Por outro lado, com a superação parcial dessa restrição quanto à multa isolada “pura” trazida pela IN, ao permitir a inclusão das multas isoladas do artigo 44, II, da Lei nº 9.430/96, aplicadas de forma não concomitante com a multa de ofício, abre-se um flanco, pela dificuldade de justificar o tratamento tributário adjudicado a elas ser distinto do dado às demais penalidades semelhantes, dando força às interpretações no sentido de que o artigo 25, §9-A, do Decreto nº 70.235/72 se aplicaria às multas isoladas em geral, por força de um dever de coerência que decorre da igualdade na aplicação da lei.

Insta ressaltar, sobre isso, que a restrição às demais multas isoladas em geral chegou a ser debatida no curso do processo legislativo, já que o Congresso Nacional rejeitou as emendas propostas pelo senador Otto Alencar, relator da Lei nº 14.689/2023, no parecer por ele preparado à Comissão de Assuntos Econômicos, para deixar claro que só haveria exclusão das multas quando fossem “acessórias do débito tributário principal”.

Especificamente quanto a possibilidade de aplicação do artigo 25, §9-A, do Decreto nº 70.235/72 às multas isoladas por falta de recolhimento de estimativas, de forma concomitante com a multa de ofício, no Acórdão nº 9101-006.786, a 1ª CSRF, por maioria de votos, concluiu não ser possível a concomitância entre multas isoladas pelo não recolhimento de estimativas de IRPJ/CSLL e multas de ofício, negando-se provimento ao REsp da PFN. Interessante notar, contudo, que os conselheiros vencidos consignaram que, mesmo que se desse provimento ao REsp, deveriam “[Deixar], porém, de restabelecer a sua exigibilidade no caso concreto, com base no artigo 15 da Lei nº 14.689/2023”, reconhecendo a sua aplicabilidade às multas isoladas concomitante com a multa ofício.
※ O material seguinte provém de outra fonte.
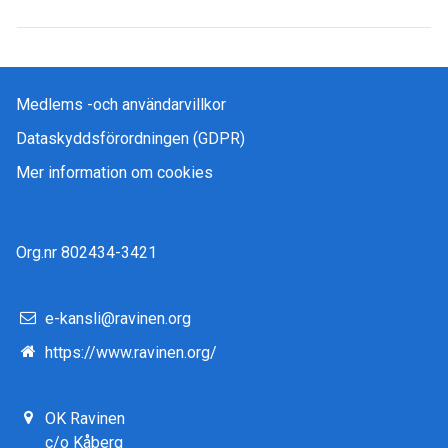
Medlems -och användarvillkor
Dataskyddsförordningen (GDPR)
Mer information om cookies
Org.nr 802434-3421
e-kansli@ravinen.org
https://www.ravinen.org/
OK Ravinen
c/o Kåberg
Nesse ponto, 1ª CSRF, RFB e PGFN mostram-se alinhados quanto ao alcance do art. 25, §9-A, do Decreto nº 70.235/72 às multas isoladas por falta de recolhimento de estimativas lançadas em concomitância com a multa de ofício.

Quanto às multas aduaneiras, a questão também enseja controvérsia. Por um lado, ao permitir da aplicação do artigo 25, §9-A, do Decreto 70.235/72 para certas multas isoladas, a IN acaba mitigando o argumento da PGFN quanto a necessidade de decisão, por voto de qualidade, quanto ao principal da autuação para que as penalidades possam ser alcançadas por tal exclusão. Por outro, há corrente interpretativa no sentido de que as multas aduaneiras seguem o procedimento do Decreto nº 70.235/72 não diretamente, mas por remissão legal [1], o que implicaria uma adoção irrestrita do regime processual lá estabelecido (o que seria reforçado, ainda, pela posição contida no Parecer de que o artigo 25, §9-A, do Decreto nº 70.235/72 seria uma regra de caráter processual). Para essa linha, não seria logicamente possível se alterar o conteúdo normativo da regra objeto de remissão, interpretando-a a partir de uma particularidade do âmbito legal que incorporou esse regime por empréstimo, salvo previsão legal que traga essa ressalva (inexistente, no presente caso).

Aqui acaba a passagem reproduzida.